Arthrite

Publié le : 03 décembre 20214 mins de lecture

Contrairement à la croyance populaire, l’arthrite n’est pas une maladie unique. Il s’agit en fait d’un trouble complexe, comprenant plus d’une centaine d’affections différentes. Elle peut toucher toute personne à n’importe quel stade de sa vie, qu’elle soit en bonne santé ou qu’elle souffre d’une autre forme de maladie dégénérative.

Les formes les plus courantes de ce trouble sont l’arthrose et la polyarthrite rhumatoïde, chacune ayant des causes, des facteurs de risque et des effets sur l’organisme très différents, mais le même symptôme commun : des douleurs persistantes dans les articulations.

Arthrose

L’arthrose (OA) ou arthrite dégénérative, est une maladie où la douleur se produit dans les articulations en raison d’une inflammation de faible intensité. La cause est normalement attribuée à l’usure du cartilage (d’où son nom plus familier d' »usure »). Le cartilage est ce morceau de tissu qui recouvre et agit comme un coussin à l’intérieur des articulations. À mesure que le cartilage s’use, les surfaces osseuses entre les articulations sont moins bien protégées, ce qui entraîne des douleurs pour le patient, en particulier lorsqu’il porte du poids, comme lorsqu’il marche ou se tient debout.

Pour éviter la douleur, le patient peut diminuer ses mouvements. Cependant, cela (la diminution des mouvements) peut indirectement entraîner certaines affections des muscles régionaux, comme l’atrophie et la laxité des ligaments.

L’arthrose est la forme d’arthrite la plus courante, qui touche près de 21 millions de personnes aux États-Unis. Cela représente 25 % des visites chez les médecins de premier recours et la moitié des prescriptions d’AINS, ou anti-inflammatoires non stéroïdiens.
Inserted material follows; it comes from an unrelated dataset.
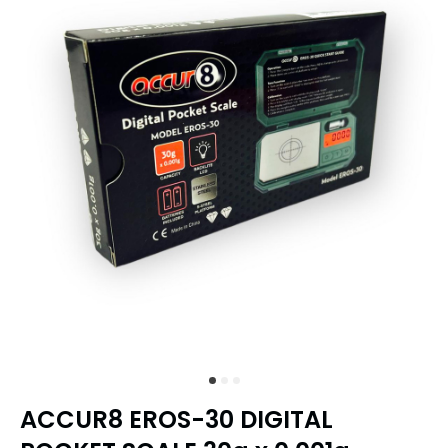
ACCUR8 EROS-30 DIGITAL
Un rapport de Green 2001 sur la santé a révélé qu’environ 80 % de la population aura montré des signes d’arthrose à l’âge de 65 ans, attestés par un test radiographique. Cependant, le même rapport a indiqué que seulement 60% seront symptomatiques.

Le principal problème de l’arthrose étant la dégénérescence du cartilage, qui ne peut jamais repousser, il n’existe malheureusement aucun remède à cette maladie. Le traitement consiste en des AINS, des injections locales de glucocorticoïdes et, dans les cas graves, en une chirurgie de remplacement des articulations. L’objectif n’est pas de guérir la maladie, qui est irréversible, mais de réduire la douleur articulaire, et à cet égard, la science ne manque pas.

La polyarthrite rhumatoïde

L’autre forme d’arthrite, moins fréquente que l’arthrose, est la polyarthrite rhumatoïde ou PR. Il s’agit d’un trouble auto-immun chronique et inflammatoire dans lequel le propre système immunitaire de l’organisme attaque les articulations. En raison de la douleur et de la destruction des articulations résultant de cette affection, la polyarthrite rhumatoïde peut entraîner une perte de mobilité importante et affecter de nombreux tissus extra-articulaires du corps, tels que la peau, les vaisseaux sanguins, le cœur, les poumons et les muscles.

L’approche de traitement de cette forme d’arthrite est différente de celle de l’arthrose. Dans l’arthrose, l’objectif est de réduire la douleur, dans la polyarthrite rhumatoïde, il existe en fait un traitement qui pourrait stopper la progression de la maladie.

Il existe deux approches : l’une consiste à utiliser des médicaments antirhumatismaux modificateurs de la maladie ou DMARD, et des agents anti-inflammatoires et des analgésiques. La première est responsable de la production de rémissions durables et du retard, voire de l’arrêt de la progression de la maladie. La seconde ne traite que la douleur résultant de la maladie.

Pour déterminer la forme d’arthrite dont souffre un patient, des radiographies et des analyses sanguines sont souvent effectuées sur les articulations touchées. Le type se distingue par le rythme d’apparition, l’âge et le sexe du patient, la quantité d’articulations touchées et des symptômes supplémentaires comme le psoriasis, l’iridocyclite, les nodules rhumatoïdes et le phénomène de Raynaud – qui peuvent tous être mis en évidence par des analyses sanguines et des rayons X.